A couple of days ago, we blogged about The Ideal Mentor Profile. Today, we are sharing the requirements to being an effective mentor. Both components are very important for a successful mentoring relationship as well as important for any person interested in refining their leadership skills.
Time: Successful mentoring requires devoting necessary time to the relationship, using program guidelines, and being consistent with the mentoree.
Access: Mentoring cannot take place without contact. The mentor must be available to the mentoree based upon what is negotiated in the mentoring agreement and specified in the program guidelines. Regular contact for short periods of time is more desirable than less frequent contact for longer periods of time.
Credibility: Mentoring is based upon trust which comes from believing in what the mentor says and does. Being honest about what the mentor knows or does not know and modeling what is said to the mentoree is critical. Providing information that is timely and accurate is also an important part of credibility.
Vulnerability: Mentoring requires a mentor to be willing to share his/her own failures and successes as a way of encouraging the mentoree's sharing.
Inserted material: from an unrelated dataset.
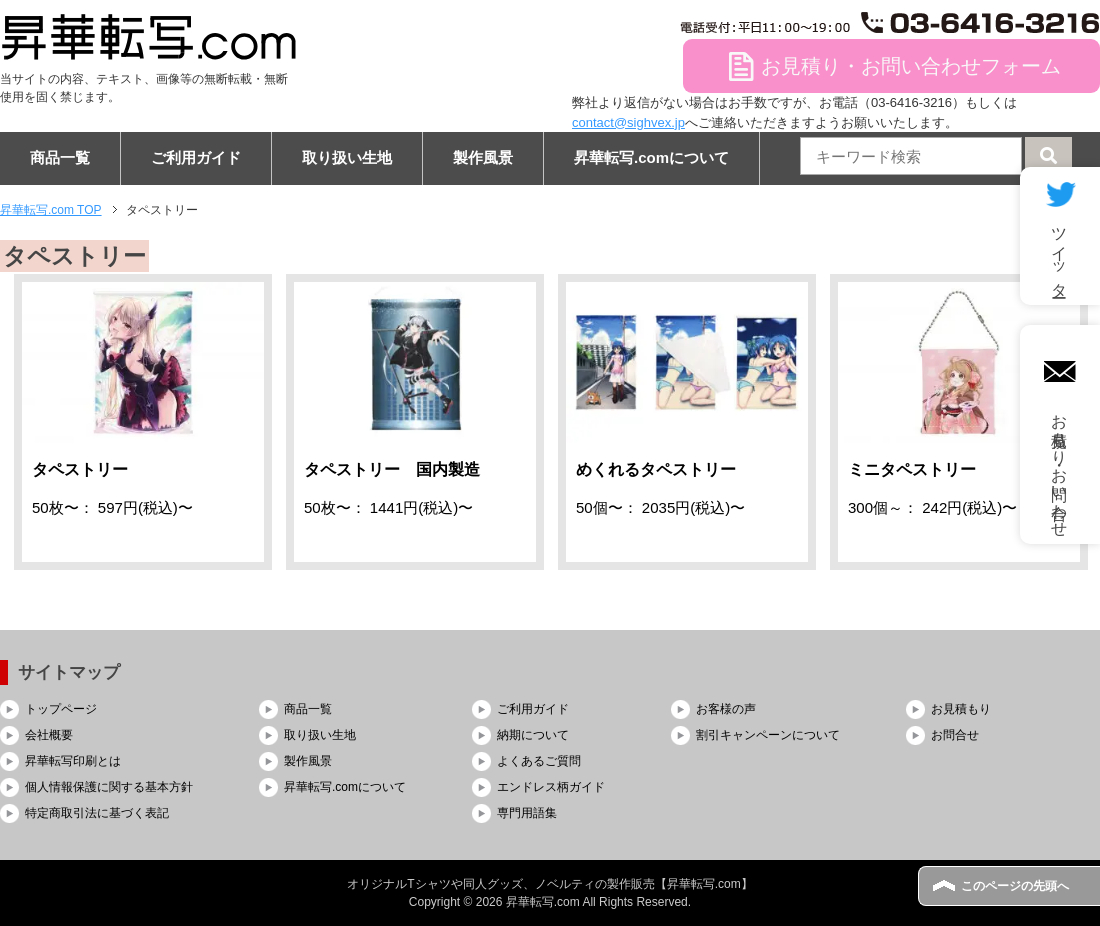 The image size is (1100, 926). What do you see at coordinates (628, 122) in the screenshot?
I see `contact@sighvex.jp` at bounding box center [628, 122].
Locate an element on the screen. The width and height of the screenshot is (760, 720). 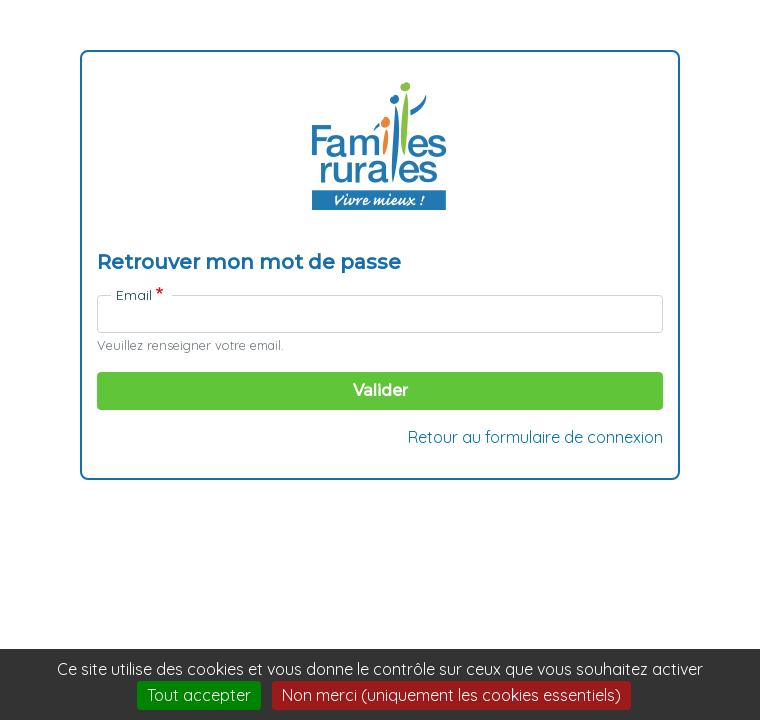 Email is located at coordinates (134, 294).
It also means being willing to listen when a mentoree provides feedback that one may not want to hear about how the mentor is relating to the mentoree.
Independence: Successful mentoring happens when a mentor focuses his/her attention on the mentoree's needs and not vice versa. One of the benefits for mentors is the sense of satisfaction derived from mentoring. What's important to remember is that this is a by-product of the relationship and not its purpose. Effective mentors have a strong sense of who they are and do not become dependent on the mentoree.
Are you a mentor? Do you recognize yourself in these statements? Or do you feel as though you could make some improvements in the time/availability you provide to your mentoree? Not sure? Ask your mentoree! What a great way to open up a dialogue about the success of your mentoring relationship.